CPU B thread created.
0817.9 start_cpu: Added CPU B.
CPU C thread created.
0817.9 start_cpu: Added CPU C.
and it hangs...
Interestingly, this is not the symptom seen by the issue reporter, there hang is at the "CPU B thread created." message; they never see "0817.9 start_cpu: Added CPU B.".
(The "thread created" message is from the simulator; the messages starting with a time code are from Multics.)
$ gdb dps8 16473
(gdb) p/o cpus[0].PPR
$1 = {PRR = 0, PSR = 034, P = 01, IC = 02427}
(gdb) p/o cpus[1].PPR
$2 = {PRR = 0, PSR = 034, P = 01, IC = 02427}
(gdb) p/o cpus[2].PPR
$3 = {PRR = 0, PSR = 041, P = 01, IC = 0320127}
(gdb) p/o cpus[3].PPR
$4 = {PRR = 0, PSR = 0, P = 0, IC = 0}
CPUs A and B are executing 34:2427
bound_interceptors 34 (0, 0, 0) read execute privileged encacheable wired
Component Text Int-Stat Symbol
Start Length Start Length Start Length
fim 0 2210 0 0 100 266
wired_fim 2210 332 0 0 366 230
34:2427 is offset 2427-2210 --> 217 in wired_fim:
378 " " " " " " " " " " " " " " " " " " " " " " " " " " " " " " " " " " " "
379 "
380 " START_WAIT - Wait until new CPU has started up.
381 "
382 "
383 " " " " " " " " " " " " " " " " " " " " " " " " " " " " " " " " " " " "
384
000205 385 start_wait:
000205 aa 000001 3352 07 386 lca 1,dl all ones in A
000206 4a 4 00016 6753 20 387 era prds$processor_pattern turn off bit for this CPU
000207 4a 4 00030 3553 20 388 ansa scs$processor_start_wait check ourselves off
389
000210 4a 4 00074 3737 20 390 eppsb prds$ push a frame onto the prds
000211 0a 000325 2272 00 391 ldx7 push ..

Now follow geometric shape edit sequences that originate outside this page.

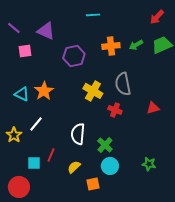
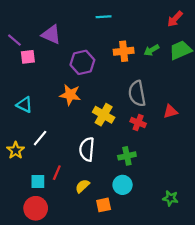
purple line: (14, 28) -> (14, 40), moved
orange star: (44, 91) -> (70, 95), moved, turned -30
yellow cross: (93, 91) -> (104, 115), moved
red triangle: (153, 108) -> (170, 111), moved
red cross: (115, 110) -> (138, 123), moved
green cross: (105, 145) -> (127, 156), moved, turned 35
green star: (149, 164) -> (170, 198), moved
red circle: (19, 187) -> (36, 208), moved

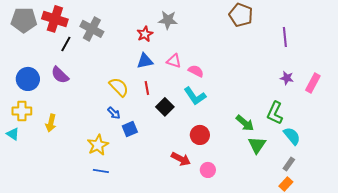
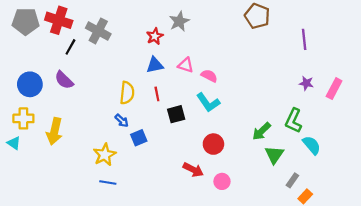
gray star: (168, 20) -> (179, 21), turned -30
yellow semicircle: (119, 87) -> (127, 93), turned 50
black square: (165, 107) -> (176, 114), turned 30
yellow arrow: (51, 123) -> (54, 131), size x1.4
green arrow: (245, 123) -> (261, 131), turned 96
gray rectangle: (289, 164) -> (292, 180), moved

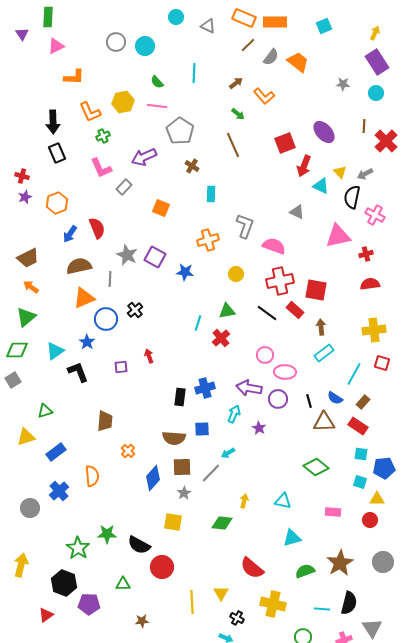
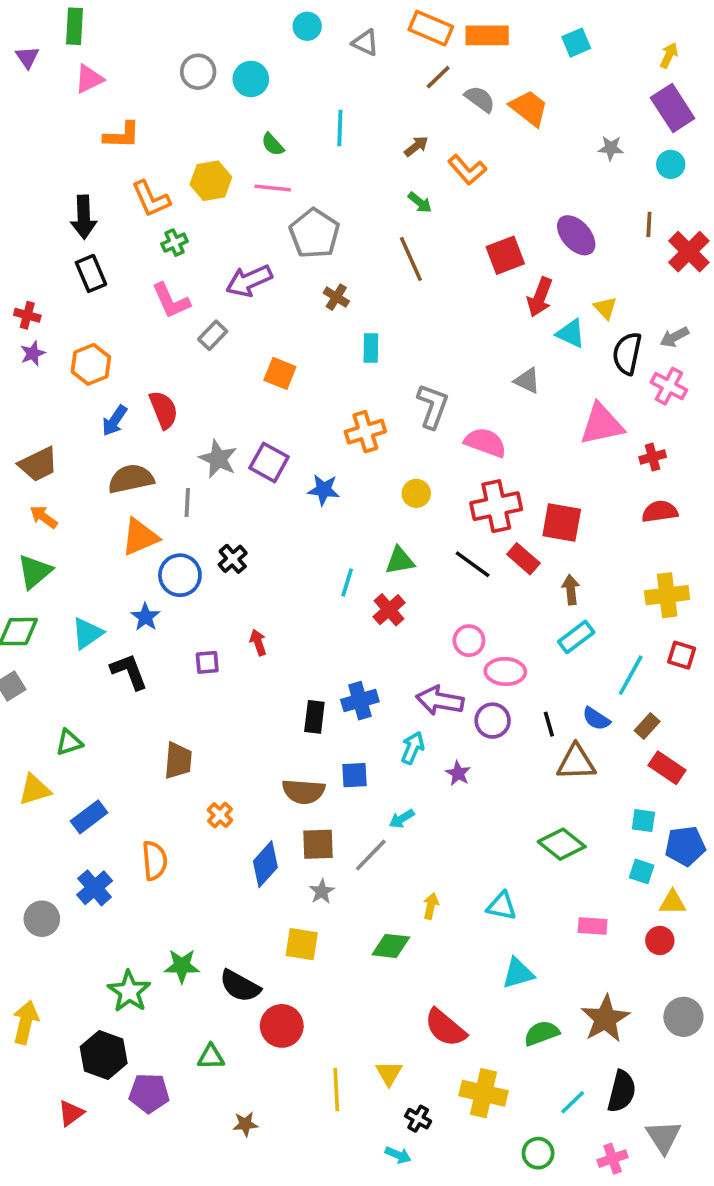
gray semicircle: (271, 57) -> (480, 99), turned -90
gray arrow: (365, 174) -> (674, 337), moved
red rectangle: (358, 426) -> (667, 768), moved
cyan line: (322, 609) -> (573, 1102), turned -49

000212 4a 4 00076 7003 20 392 tsx0 fim_util$push_stack_32 ..
393
000213 aa 6 00050 3503 00 394 eppap notify_regs ap -> place to copy conditions
000214 4a 4 00100 7003 20 395 tsx0 fim_util$copy_mc copy the conditions into stack
396
000215 4a 4 00102 7003 20 397 tsx0 fim_util$set_mask uninhibit to prevent lockups
000216 398 inhibit off <-><-><-><-><-><-><-><-><-><-><-><->
399
000216 4a 4 00072 2341 20 400 szn scs$connect_lock test connect lock
000217 0a 000223 6000 00 401 tze *+4 wait until it is cleared
000220 aa 000110 7770 00 402 llr 72
000221 aa 000110 7770 00 403 llr 72
000222 0a 000216 7100 00 404 tra *-4
The start CPU code holds connect_lock during new CPU startup; I am confused as to why both CPUs A (cpus[0]) and B (cpus[1]) are both in start_wait, but that may just be my not understanding how the running not-bootload CPUs work during CPU add.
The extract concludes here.